ModSecurity is an open-source web-based firewall application (WAF) supported by different web servers like Apache, Nginx and IIS.
The module is configured to protect web applications from various attacks. ModSecurity supports flexible rule engine to perform both simple and complex operations. It comes with OWASP (Open Web Application Security Project) ModSecurity™ CRS (Core Rule Set). The OWASP ModSecurity™ CRS is a set of rules that Apache’s ModSecurity™ module can use to help protect your server. While these rules do not make your server impervious to attacks, they greatly increase the amount of protection for your web applications.
It comes with a Core Rule Set (CRS) which has various rules for:
- cross website scripting
- bad user agents
- SQL injection
- session hijacking
- other exploits
Why should I use the OWASP ModSecurity rule set?
- Protection from insecure web application design — ModSecurity rule sets can provide a layer of protection for web applications such as WordPress, phpBB, or other types of web applications. It can potentially protect against vulnerabilities in out-of-date web applications that protect against vulnerabilities in unpatched, out-of-date applications. If the developer of an application makes a security mistake, ModSecurity may block a security attack before it can access the vulnerable application.

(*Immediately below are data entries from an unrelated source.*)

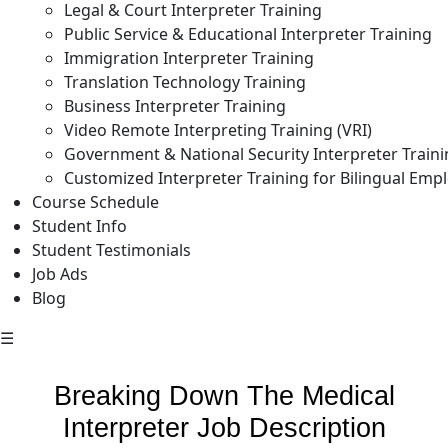
Legal & Court Interpreter Training
Public Service & Educational Interpreter Training
Immigration Interpreter Training
Translation Technology Training
Business Interpreter Training
Video Remote Interpreting Training (VRI)
Government & National Security Interpreter Train
Customized Interpreter Training for Bilingual Emp
Course Schedule
Student Info
Student Testimonials
Job Ads
Blog
☰
Breaking Down The Medical
Interpreter Job Description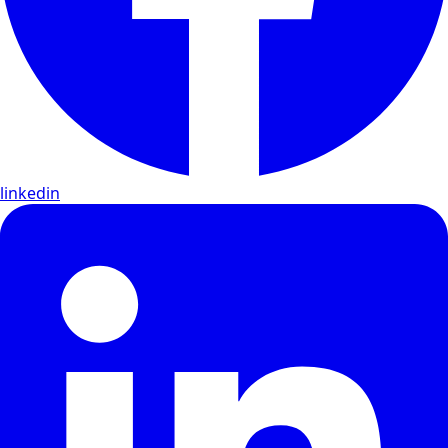
linkedin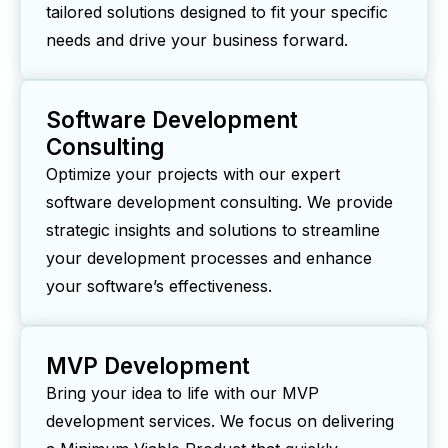
tailored solutions designed to fit your specific
needs and drive your business forward.
Software Development
Consulting
Optimize your projects with our expert
software development consulting. We provide
strategic insights and solutions to streamline
your development processes and enhance
your software’s effectiveness.
MVP Development
Bring your idea to life with our MVP
development services. We focus on delivering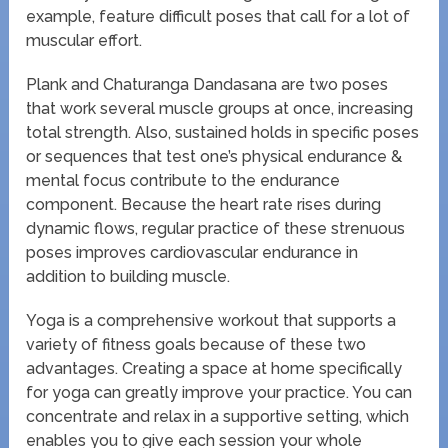
example, feature difficult poses that call for a lot of
muscular effort.
Plank and Chaturanga Dandasana are two poses
that work several muscle groups at once, increasing
total strength. Also, sustained holds in specific poses
or sequences that test one’s physical endurance &
mental focus contribute to the endurance
component. Because the heart rate rises during
dynamic flows, regular practice of these strenuous
poses improves cardiovascular endurance in
addition to building muscle.
Yoga is a comprehensive workout that supports a
variety of fitness goals because of these two
advantages. Creating a space at home specifically
for yoga can greatly improve your practice. You can
concentrate and relax in a supportive setting, which
enables you to give each session your whole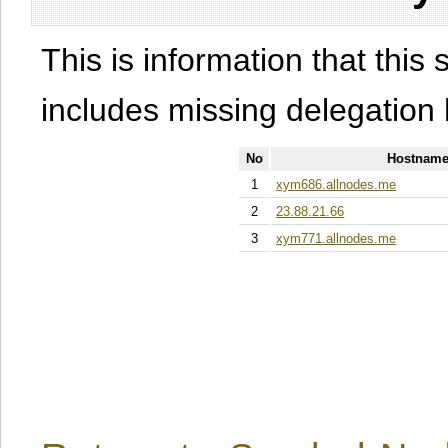
This is information that this 
includes missing delegation 
No
Hostname
1
xym686.allnodes.me
2
23.88.21.66
3
xym771.allnodes.me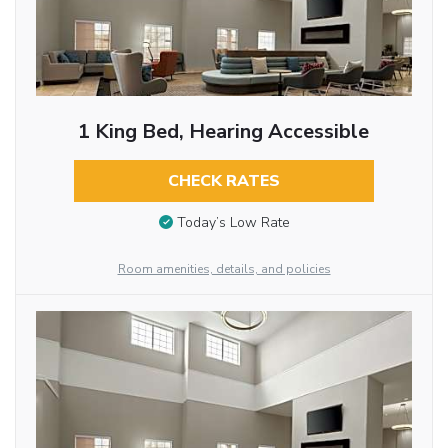
1 King Bed, Hearing Accessible
CHECK RATES
Today’s Low Rate
Room amenities, details, and policies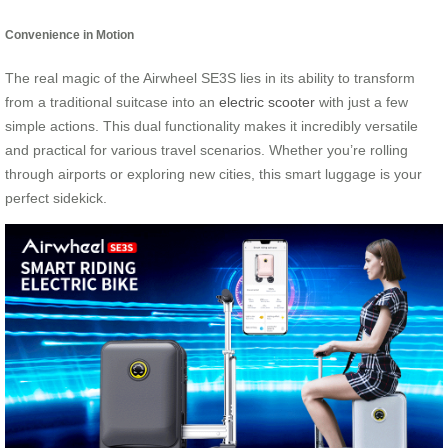
Convenience in Motion
The real magic of the Airwheel SE3S lies in its ability to transform
from a traditional suitcase into an
electric scooter
with just a few
simple actions. This dual functionality makes it incredibly versatile
and practical for various travel scenarios. Whether you’re rolling
through airports or exploring new cities, this smart luggage is your
perfect sidekick.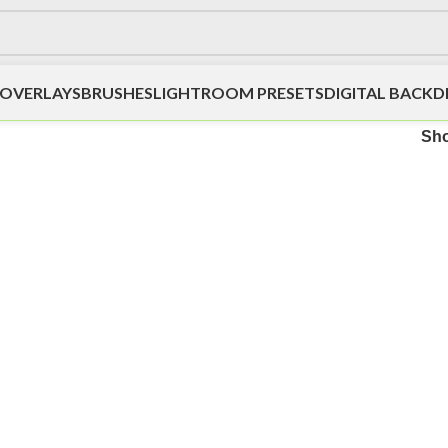
OVERLAYS
BRUSHES
LIGHTROOM PRESETS
DIGITAL BACK
Sh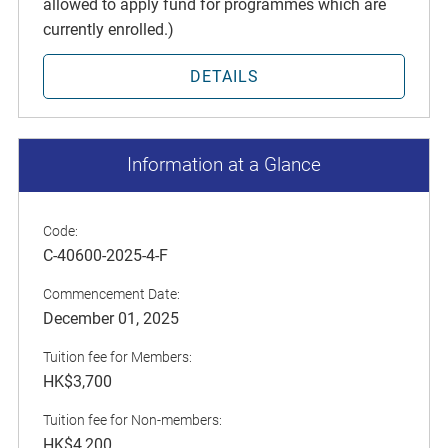
allowed to apply fund for programmes which are
currently enrolled.)
DETAILS
Information at a Glance
Code:
C-40600-2025-4-F
Commencement Date:
December 01, 2025
Tuition fee for Members:
HK$3,700
Tuition fee for Non-members:
HK$4,200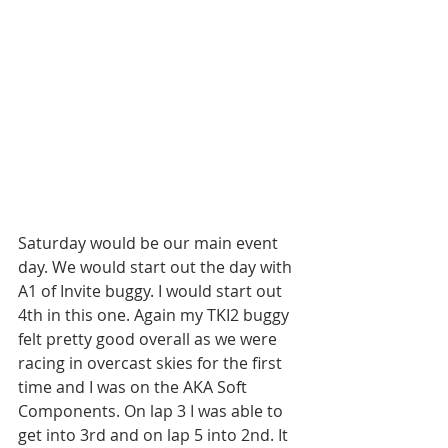
Saturday would be our main event 
day. We would start out the day with 
A1 of Invite buggy. I would start out 
4th in this one. Again my TKI2 buggy 
felt pretty good overall as we were 
racing in overcast skies for the first 
time and I was on the AKA Soft 
Components. On lap 3 I was able to 
get into 3rd and on lap 5 into 2nd. It 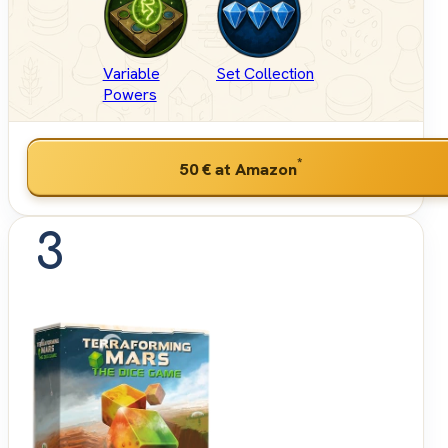
Variable
Set Collection
Powers
*
50 €
at Amazon
3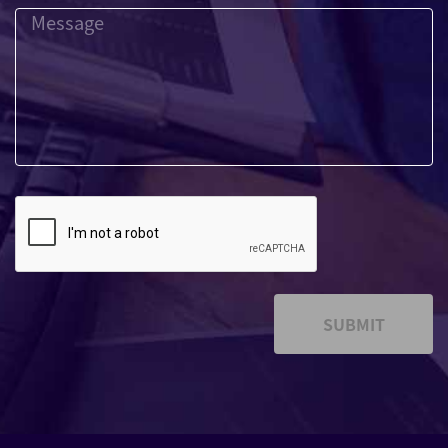
SUBMIT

- Protection against operating system level attack — ModSecurity rule sets can protect against attacks that exploit the operating system of your server. For example, in 2014, there was a security flaw in the Bash shell program that Linux servers use. Security experts created ModSecurity rules to disallow the use of the exploit thought Apache. Server administrators used these ModSecurity rules and added additional security to their system until the release of a security patch for Bash shell.

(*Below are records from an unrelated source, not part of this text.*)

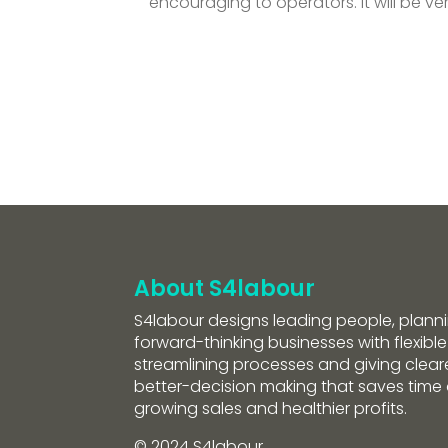
encouraging to operators. It will be v
About S4labour
S4labour designs leading people, planni
forward-thinking businesses with flexible
streamlining processes and giving clearer
better-decision making that saves tim
growing sales and healthier profits.
© 2024 S4labour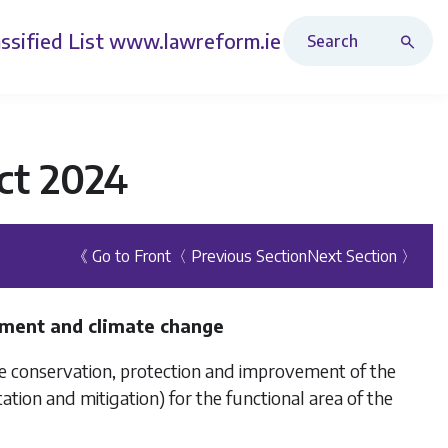
Search Revised Acts
ssified List
www.lawreform.ie
ct 2024
《 Go to Front
〈 Previous Section
Next Section 〉
onment and climate change
the conservation, protection and improvement of the
ation and mitigation) for the functional area of the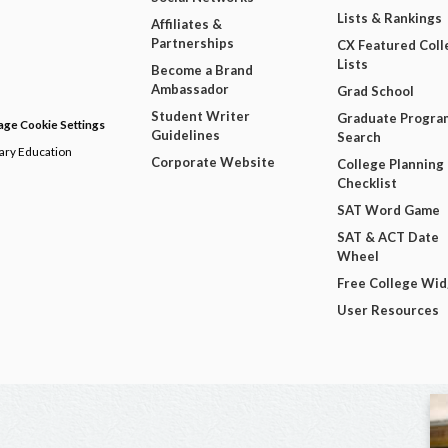
Lists & Rankings
Affiliates &
Partnerships
CX Featured Coll
Lists
Become a Brand
Ambassador
Grad School
Student Writer
Graduate Progra
ge Cookie Settings
Guidelines
Search
dary Education
Corporate Website
College Planning
Checklist
SAT Word Game
SAT & ACT Date
Wheel
Free College Wi
User Resources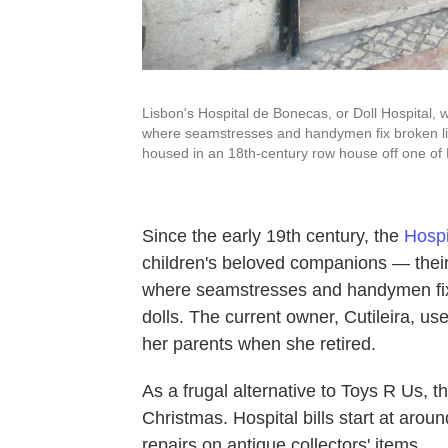
Lisbon's Hospital de Bonecas, or Doll Hospital, wa
where seamstresses and handymen fix broken limb
housed in an 18th-century row house off one of
Since the early 19th century, the
Hospi
children's beloved companions — their do
where seamstresses and handymen fix 
dolls. The current owner, Cutileira, us
her parents when she retired.
As a frugal alternative to Toys R Us, 
Christmas. Hospital bills start at arou
repairs on antique collectors' items.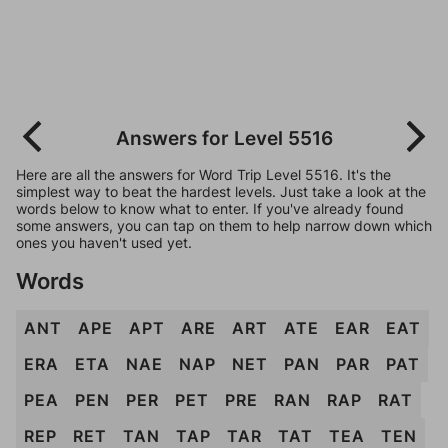
Answers for Level 5516
Here are all the answers for Word Trip Level 5516. It's the
simplest way to beat the hardest levels. Just take a look at the
words below to know what to enter. If you've already found
some answers, you can tap on them to help narrow down which
ones you haven't used yet.
Words
ANT
APE
APT
ARE
ART
ATE
EAR
EAT
ERA
ETA
NAE
NAP
NET
PAN
PAR
PAT
PEA
PEN
PER
PET
PRE
RAN
RAP
RAT
REP
RET
TAN
TAP
TAR
TAT
TEA
TEN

- Protect against generalized malicious traffic — Some of the security threats that server administrators face may not directly attack a program or application on your server. DoS (Denial of Service) attacks, for example, are common attacks. You can reduce the impact of such malicious traffic through the use of ModSecurity rules.
What are the risks?
As with any mechanism that blocks web traffic, OWASP rules could block legitimate traffic (false positives). While both OWASP and cPanel, L.L.C. aim to curate the OWASP rule set to reduce the potential for false positives, the rule set may block legitimate traffic.